I say so because a new paper by Maurizio Pugno has formalized one explanation for this, which draws on Tibor Scitovsky's The Joyless Economy.
The idea here is that our leisure can be spent on either comfort goods such as watching TV, shopping or drinking, or creative activities such as baking, playing guitar or gardening. However, we do too much of the former and not enough of the latter, which is detrimental to our well-being.
One reason for this is that comfort goods can be addictive, with the result that we feel guilty afterwards about over-consuming. This isn't just true of alcoholics and shopaholics; we might also feel bad about slobbing out in front of the TV.
Another reason is that pure consumption goods might invite adverse comparisons with others, which make us feel worse off. If your neighbour has an expensive car, you might feel bad in a way that you don't if your neighbour is a good guitarist or baker. Through this route, economic growth - more neighbours with fancy cars - reduces happiness.

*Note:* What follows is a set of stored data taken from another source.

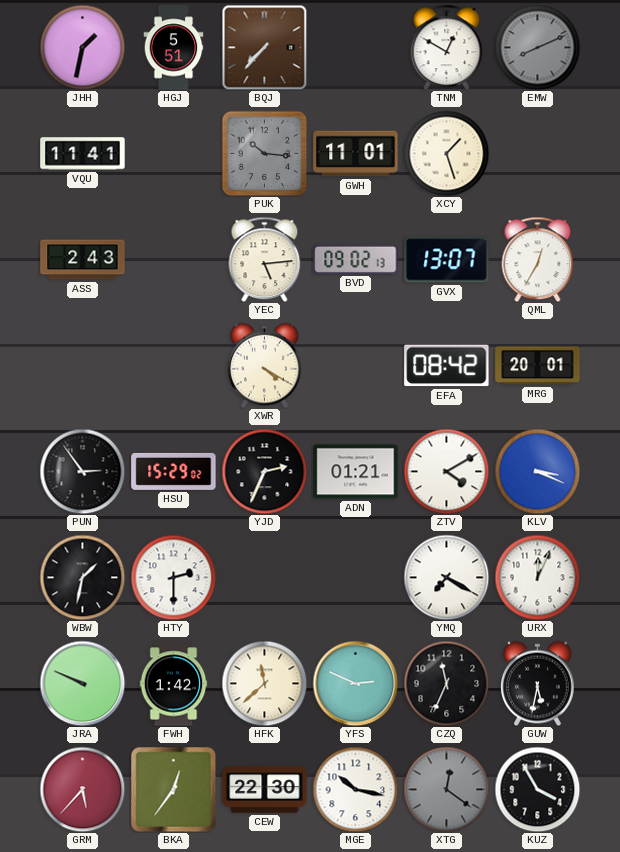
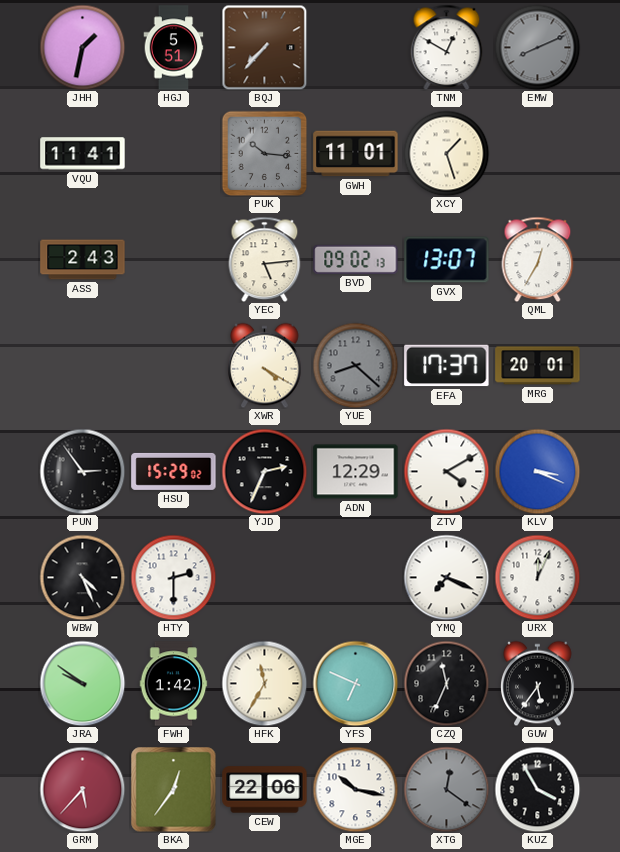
YUE: none -> 8:22
EFA: 08:42 -> 17:37
ADN: 01:21 -> 12:29
WBW: 1:32 -> 4:26
YMQ: 7:20 -> 7:19
JRA: 9:49 -> 9:51
HFK: 11:38 -> 11:35
YFS: 2:49 -> 6:49
GUW: 5:32 -> 5:36
CEW: 22:30 -> 22:06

But why do we spend too much time on comfort goods and ordinary consumer spending and not enough on creative activities? One reason, says Pugno is that the latter require investment in 'leisure skills' - the ability to play an instrument, garden or appreciate art. Such investment, like any other, is costly. At any point in time, therefore, we might prefer the zero-cost option of comfort goods. But this means we never acquire the skills needed to make best use of our leisure.

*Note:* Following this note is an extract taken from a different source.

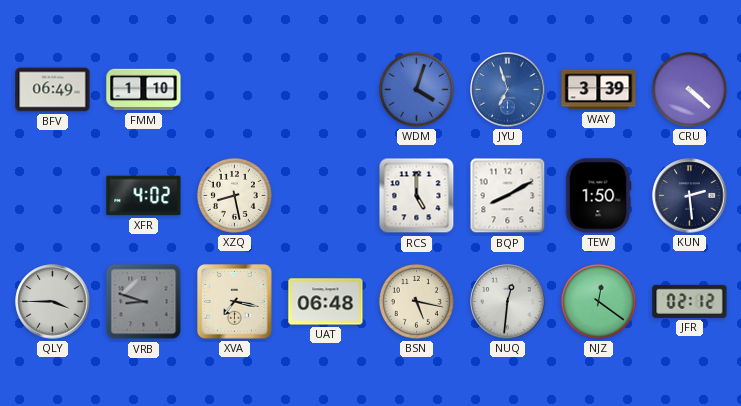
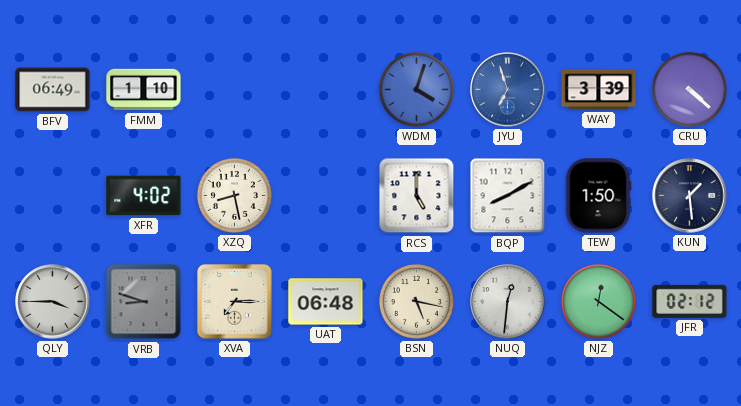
KUN: 2:29 -> 1:29
XVA: 7:17 -> 7:15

I'd add three other mechanisms that exacerbate this problem:
1. The failure of affective forecasting (pdf)- our inability to predict our future happiness. Two aspects of this general failure are relevant here. One is duration neglect; we pay too much attention to the short-term costs of acquiring leisure skills (the burnt cakes or the inability to get a note out of the sax) and so prefer the easy option of watching TV. Another is immune neglect - our failure to anticipate that we'll get used to some things, and so lose satisfaction from repeating them.

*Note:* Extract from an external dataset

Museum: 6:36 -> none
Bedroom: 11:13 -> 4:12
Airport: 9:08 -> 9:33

2. Path dependency. If you grow up in a home where your parents came home from work too tired to do anything other than watch TV or go down the pub, you'll think of such leisure activities as normal, and so will not think of better ways of spending your time. Because of this, it was not until I was 40 that I laid a finger on a musical instrument. And even today I feel uncomfortable if the TV isn't on in the evening.
3. Lack of self-control. Even if we knew that investment in leisure skills would pay off in the future, in the sense of getting greater utility from leisure, our lack of self-control would cause us to under-invest. Bruno Frey has showed (pdf) how this causes folk to watch too much TV.
There is, therefore a strong bias towards over-consumption of comfort goods and under-investment in creative activities - which contributes to the Easterlin paradox.
Herein, though, lies a point which is under-estimated. A healthy capitalism probably requires that this be the case. The shopaholic who feels guilty about her purchases does more good for capitalism that the man who tends to his allotment instead. And the person who's desperate for work so they can spend is more use to capitalists than the guy who doesn't mind being unemployed for a while because he can practice his guitar.
In its small way, my lemon drizzle cake sticks it to The Man.